Podlaska (Kiełbasa podlaska)
Polish pork and beef smoked sausage from Podlasie region.
|Pork, lean||200 g||0.44 lb|
|Pork, semi-fat||500 g||1.10 lb|
|Beef, lean or semi-fat with connective tissue||250 g||0.55 lb|
|Pork hard fat trimmings||50 g||0.11 lb|
Ingredients per 1000g (1 kg) of meat
|Salt||18 g||3 tsp|
|Cure #1||2.5 g||1/2 tsp|
|Pepper||1.5 g||1 tsp|
|Garlic||1.5 g||1/2 clove|
- Grind lean pork with 1/2” (12 mm) plate.
- Grind semi-fat pork with 5/16” (8 mm) plate.
- Grind pork fat with 5/16” (8 mm) plate.
- Grind beef with 1/8” (3 mm) plate.
- Using food processor emulsify beef adding 15% (30 ml, 1 oz fl) of cold water.

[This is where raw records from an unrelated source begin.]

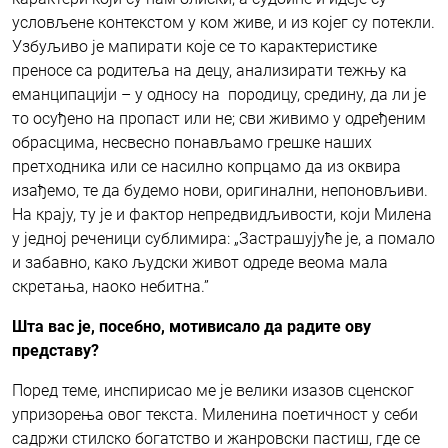
условљене контекстом у ком живе, и из којег су потекли.
Узбуљиво је мапирати које се то карактеристике
преносе са родитеља на децу, анализирати тежњу ка
еманципацији – у односу на породицу, средину, да ли је
то осуђено на пропаст или не; сви живимо у одређеним
обрасцима, несвесно понављамо грешке наших
претходника или се насилно копрцамо да из оквира
изађемо, те да будемо нови, оригинални, непоновљиви.
На крају, ту је и фактор непредвидљивости, који Милена
у једној реченици сублимира: „Застрашујуће је, а помало
и забавно, како људски живот одреде веома мала
скретања, наоко небитна.”
Шта вас је
,
посебно
,
мотивисало да радите ову
представу?
Поред теме, инспирисао ме је велики изазов сценског
упризорења овог текста. Миленина поетичност у себи
садржи стилско богатство и жанровски пастиш, где се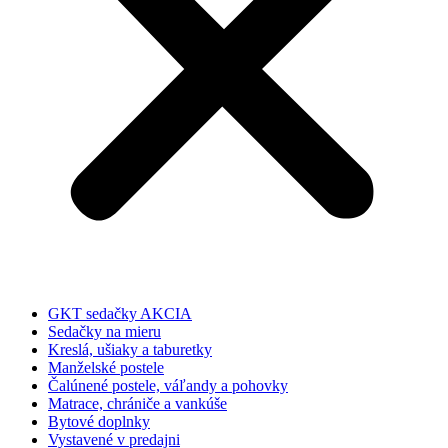
GKT sedačky AKCIA
Sedačky na mieru
Kreslá, ušiaky a taburetky
Manželské postele
Čalúnené postele, váľandy a pohovky
Matrace, chrániče a vankúše
Bytové doplnky
Vystavené v predajni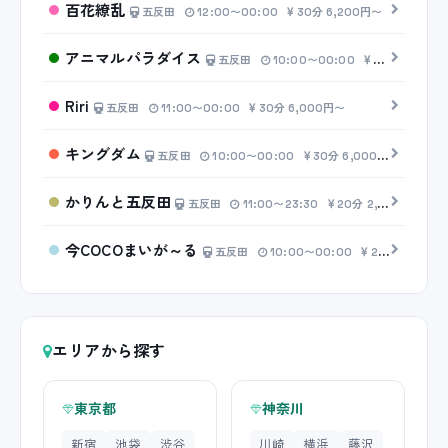
百花繚乱
五反田
12:00〜00:00
30分 6,200円〜
アニマルパラダイス
五反田
10:00〜00:00
30分 6,200円〜
Riri
五反田
11:00〜00:00
30分 6,000円〜
キングダム
五反田
10:00〜00:00
30分 6,000円〜
かりんと五反田
五反田
11:00〜23:30
20分 2,500円〜
今COCOまいが～る
五反田
10:00〜00:00
20分 4,000円〜
エリアから探す
東京都
神奈川
新宿
池袋
渋谷
川崎
横浜
藤沢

Add cure #1 and spices during this step.
- Mix ground pork adding salt until sticky. Add emulsified beef and ground fat and mix all together.
- Stuff firmly into 32-36 mm hog casings. Form 12-14” (25-30 cm) links leaving them in a continuous coil.
- Hang for 60 min at room temperature.
- Apply hot smoke 45-80° C (113-176° F) for 80 min until casings develop brown color.
- Cook in water at 72-75° C (160-167° F) for 30-60 min until sausages reach 68-72° C (154-160° F) internal temperature.
- Immerse sausages in cold water for 20 minutes. Wipe off moisture and dry briefly. Keep refrigerated.